Allarme inquinamento a Pusiano

Quattro fusti industriali in fondo al lago

Bosisio PariniLa scoperta è avvenuta durante il classico giro di perlustrazione delle rive Scongiurato per ora il pericolo, i vigili del fuoco hanno escluso si tratti di materiale nocivo

Trovati quattro fusti di tipo industriale nel lago di Pusiano: scongiurato per ora l’allarme inquinamento.

La scoperta è avvenuta nei giorni scorsi durante il classico giro di perlustrazione delle rive bosisiesi, effettuato dal battello Vago Eupilii. A bordo dell’imbarcazione erano presenti il sindaco Giuseppe Borgonovo e i responsabili della Polizia Locale, oltre ad alcuni membri della Pro Loco e del Canoa Club. I fusti sono stati individuati sul fondo del lago, vicino alle rive in località Scaletta. Nel dettaglio: quattro bidoni di grosse dimensioni, tre legati tra di loro e uno da solo.

Il Comune e la Polizia Locale hanno immediatamente segnalato l’accaduto ai Vigili del Fuoco, recatisi ieri a Bosisio Parini per effettuare un controllo più accurato.

L’intervento è stato portato a termine nella tarda mattinata, grazie alla squadra sommozzatori. I Vigili del Fuoco hanno controllato i fusti sott’acqua, escludendo che possano contenere materiale pericoloso. Verranno fatti riemergere dalle acque nelle prossime settimane e seguirà un’analisi approfondita del materiale contenuto.

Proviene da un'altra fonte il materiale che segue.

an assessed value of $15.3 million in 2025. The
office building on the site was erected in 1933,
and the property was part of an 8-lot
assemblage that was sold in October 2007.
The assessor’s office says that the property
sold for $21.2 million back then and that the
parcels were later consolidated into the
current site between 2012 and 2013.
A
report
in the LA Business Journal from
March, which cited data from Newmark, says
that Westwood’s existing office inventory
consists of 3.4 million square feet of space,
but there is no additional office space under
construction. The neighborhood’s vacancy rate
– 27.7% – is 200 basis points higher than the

«Le acque sono molto cristalline in quella zona - spiega il sindaco Borgonovo - Durante il nostro tradizionale giro di perlustrazione delle rive, ci siamo subito accorti della presenza dei bidoni in questione in località Scaletta.

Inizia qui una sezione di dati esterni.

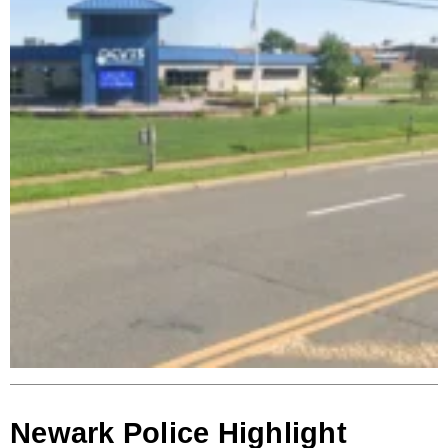
Newark Police Highlight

Da qui la segnalazione fatta dal Comune e dalla Polizia Locale ai Vigili del Fuoco, i quali ci hanno subito confermato che si tratta di fusti presenti nel lago da molto tempo, si può parlare tranquillamente di anni, visto che hanno già assunto un colore verdastro.

I sommozzatori hanno anche escluso che possano contenere materiale pericoloso, ma un’analisi accurata avverrà soltanto in seguito, una volta che verranno estratti dalle acque. Per il momento, avendoli già individuati, continueremo a tenere monitorata la situazione».

LO scorso aprile i liquami

Lo scorso aprile le rive bosisiesi erano già state interessate da un falso allarme inquinamento, quando era stata riscontrata la presenza di strani liquami nel torrente Fusalòn, che sfocia proprio nel lago. In quel caso intervenne l’Arpa, che, dopo aver verificato alcuni campioni d’acqua, escluse la presenza di oli industriali, imputando l’accaduto a un’alga.

«Sia il nostro Comune sia le associazioni bosisiesi hanno a cuore la salute del lago - precisa il primo cittadino -

Allerta alta

Perciò continuiamo a mantenere alta l’allerta, in modo da fronteggiare possibili fenomeni di inquinamento.

Sicuramente quei quattro bidoni non dovevano trovarsi nelle acque del lago e li rimuoveremo il prima possibile.

La speranza è che si tratti di fusti di provenienza non industriale, piuttosto che siano stati posizionati in passato sotto qualche zattera e, una volta riempitisi d’acqua, siano andati a fondo».